• [Your goal]:
The output is the lines below from the one with "this reason, or" through the one with "expected in the", both included, printed exactly and with no other line.

• [The input]:
--------------------

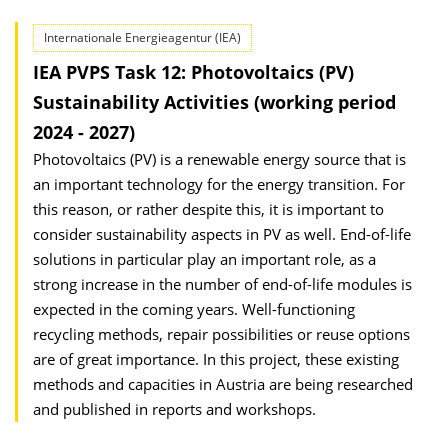
Internationale Energieagentur (IEA)
IEA PVPS Task 12: Photovoltaics (PV)
Sustainability Activities (working period
2024 - 2027)
Photovoltaics (PV) is a renewable energy source that is
an important technology for the energy transition. For
this reason, or rather despite this, it is important to
consider sustainability aspects in PV as well. End-of-life
solutions in particular play an important role, as a
strong increase in the number of end-of-life modules is
expected in the coming years. Well-functioning
recycling methods, repair possibilities or reuse options
are of great importance. In this project, these existing
methods and capacities in Austria are being researched
and published in reports and workshops.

--------------------

• [Solution for this exercise]:
this reason, or rather despite this, it is important to
consider sustainability aspects in PV as well. End-of-life
solutions in particular play an important role, as a
strong increase in the number of end-of-life modules is
expected in the coming years. Well-functioning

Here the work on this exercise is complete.